GIVEN RECORDS:

%%

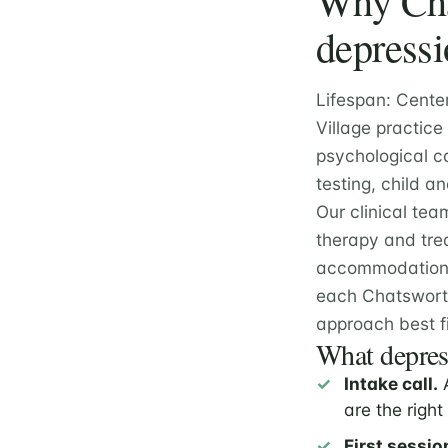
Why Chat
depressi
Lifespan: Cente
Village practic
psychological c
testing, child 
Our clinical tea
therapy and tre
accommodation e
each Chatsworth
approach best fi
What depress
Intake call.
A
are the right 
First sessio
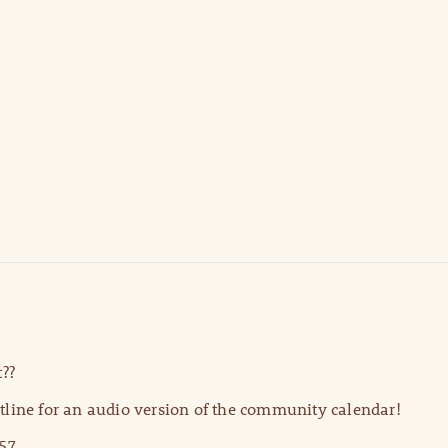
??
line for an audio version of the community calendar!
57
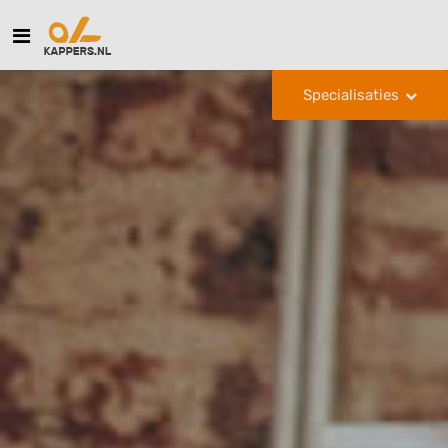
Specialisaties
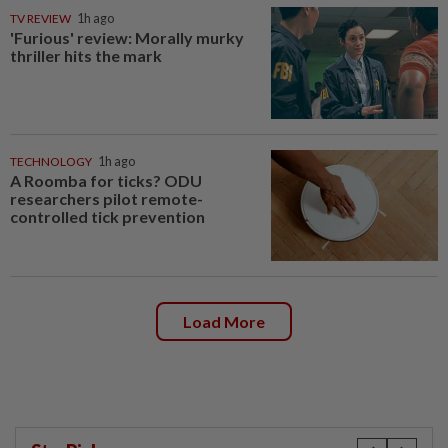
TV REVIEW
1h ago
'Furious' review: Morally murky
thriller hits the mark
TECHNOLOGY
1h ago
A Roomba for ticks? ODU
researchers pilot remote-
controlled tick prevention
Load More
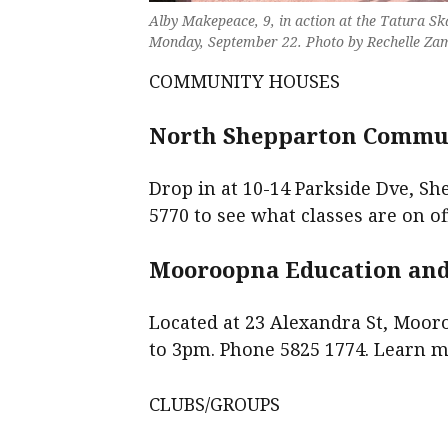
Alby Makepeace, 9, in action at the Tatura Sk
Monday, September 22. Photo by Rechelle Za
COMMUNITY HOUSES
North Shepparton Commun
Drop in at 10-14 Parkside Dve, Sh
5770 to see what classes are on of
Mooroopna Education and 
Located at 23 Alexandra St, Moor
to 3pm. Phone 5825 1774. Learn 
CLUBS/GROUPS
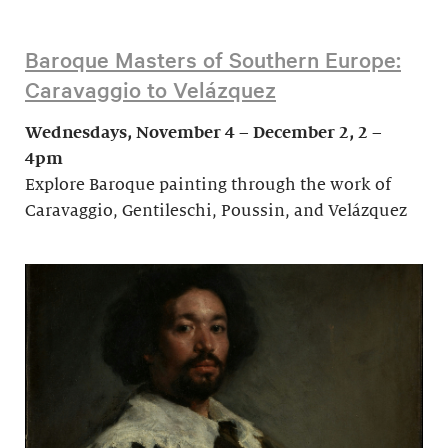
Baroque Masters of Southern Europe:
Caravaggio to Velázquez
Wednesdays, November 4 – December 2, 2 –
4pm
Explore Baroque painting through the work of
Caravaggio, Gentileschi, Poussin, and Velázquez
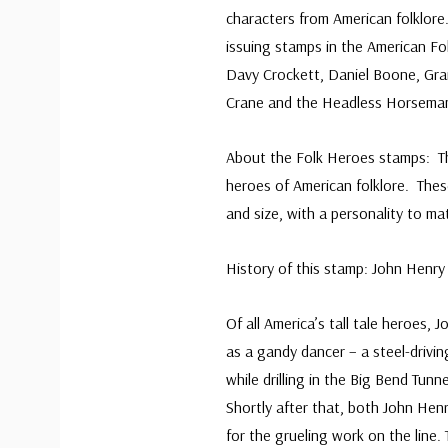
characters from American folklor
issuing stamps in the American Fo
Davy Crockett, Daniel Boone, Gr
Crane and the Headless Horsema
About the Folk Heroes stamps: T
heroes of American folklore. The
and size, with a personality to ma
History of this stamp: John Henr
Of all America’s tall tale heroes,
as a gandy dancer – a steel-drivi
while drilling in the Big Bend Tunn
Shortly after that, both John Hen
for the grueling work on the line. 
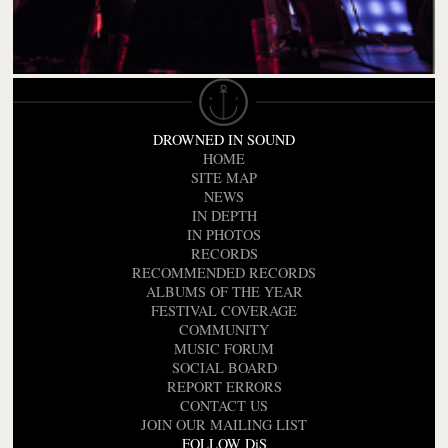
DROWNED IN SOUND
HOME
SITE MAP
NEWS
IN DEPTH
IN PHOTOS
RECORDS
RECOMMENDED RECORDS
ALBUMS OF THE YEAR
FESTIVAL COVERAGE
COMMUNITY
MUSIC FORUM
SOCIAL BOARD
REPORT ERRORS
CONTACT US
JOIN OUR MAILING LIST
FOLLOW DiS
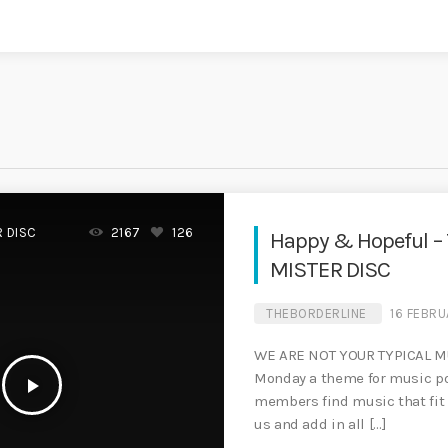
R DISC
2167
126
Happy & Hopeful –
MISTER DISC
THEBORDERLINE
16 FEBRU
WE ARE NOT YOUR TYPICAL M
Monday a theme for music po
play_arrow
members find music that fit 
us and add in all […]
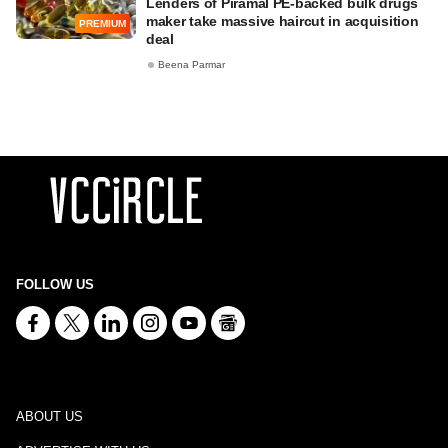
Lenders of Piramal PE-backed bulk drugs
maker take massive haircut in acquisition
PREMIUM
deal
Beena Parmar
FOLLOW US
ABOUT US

%%

YOUR ASSIGNMENT:
Give the listing above again in its entirety and exactly; do not include the pictures.

RESPONSE AREA:
Why Chat
depressi
Lifespan: Cente
Village practic
psychological c
testing, child 
Our clinical tea
therapy and tre
accommodation e
each Chatsworth
approach best fi
What depress
Intake call.
A
are the right 
First sessio
??
line for an audio version of the community calendar!
57
Specialisaties
TV REVIEW
1h ago
'Furious' review: Morally murky
thriller hits the mark
TECHNOLOGY
1h ago
A Roomba for ticks? ODU
researchers pilot remote-
controlled tick prevention
Load More
Alby Makepeace, 9, in action at the Tatura Sk
Monday, September 22. Photo by Rechelle Za
COMMUNITY HOUSES
North Shepparton Commun
Drop in at 10-14 Parkside Dve, Sh
5770 to see what classes are on of
Mooroopna Education and 
Located at 23 Alexandra St, Moor
to 3pm. Phone 5825 1774. Learn 
CLUBS/GROUPS
Baroque Masters of Southern Europe:
Caravaggio to Velázquez
Wednesdays, November 4 – December 2, 2 –
4pm
Explore Baroque painting through the work of
Caravaggio, Gentileschi, Poussin, and Velázquez
characters from American folklor
issuing stamps in the American Fo
Davy Crockett, Daniel Boone, Gr
Crane and the Headless Horsema
About the Folk Heroes stamps: T
heroes of American folklore. The
and size, with a personality to ma
History of this stamp: John Henr
Of all America’s tall tale heroes,
as a gandy dancer – a steel-drivi
while drilling in the Big Bend Tunn
Shortly after that, both John Hen
for the grueling work on the line. 
DROWNED IN SOUND
HOME
SITE MAP
NEWS
IN DEPTH
IN PHOTOS
RECORDS
RECOMMENDED RECORDS
ALBUMS OF THE YEAR
FESTIVAL COVERAGE
COMMUNITY
MUSIC FORUM
SOCIAL BOARD
REPORT ERRORS
CONTACT US
JOIN OUR MAILING LIST
FOLLOW DiS
R DISC
2167
126
Happy & Hopeful –
MISTER DISC
THEBORDERLINE
16 FEBRU
WE ARE NOT YOUR TYPICAL M
Monday a theme for music po
play_arrow
members find music that fit 
us and add in all […]
Lenders of Piramal PE-backed bulk drugs
maker take massive haircut in acquisition
PREMIUM
deal
Beena Parmar
FOLLOW US
ABOUT US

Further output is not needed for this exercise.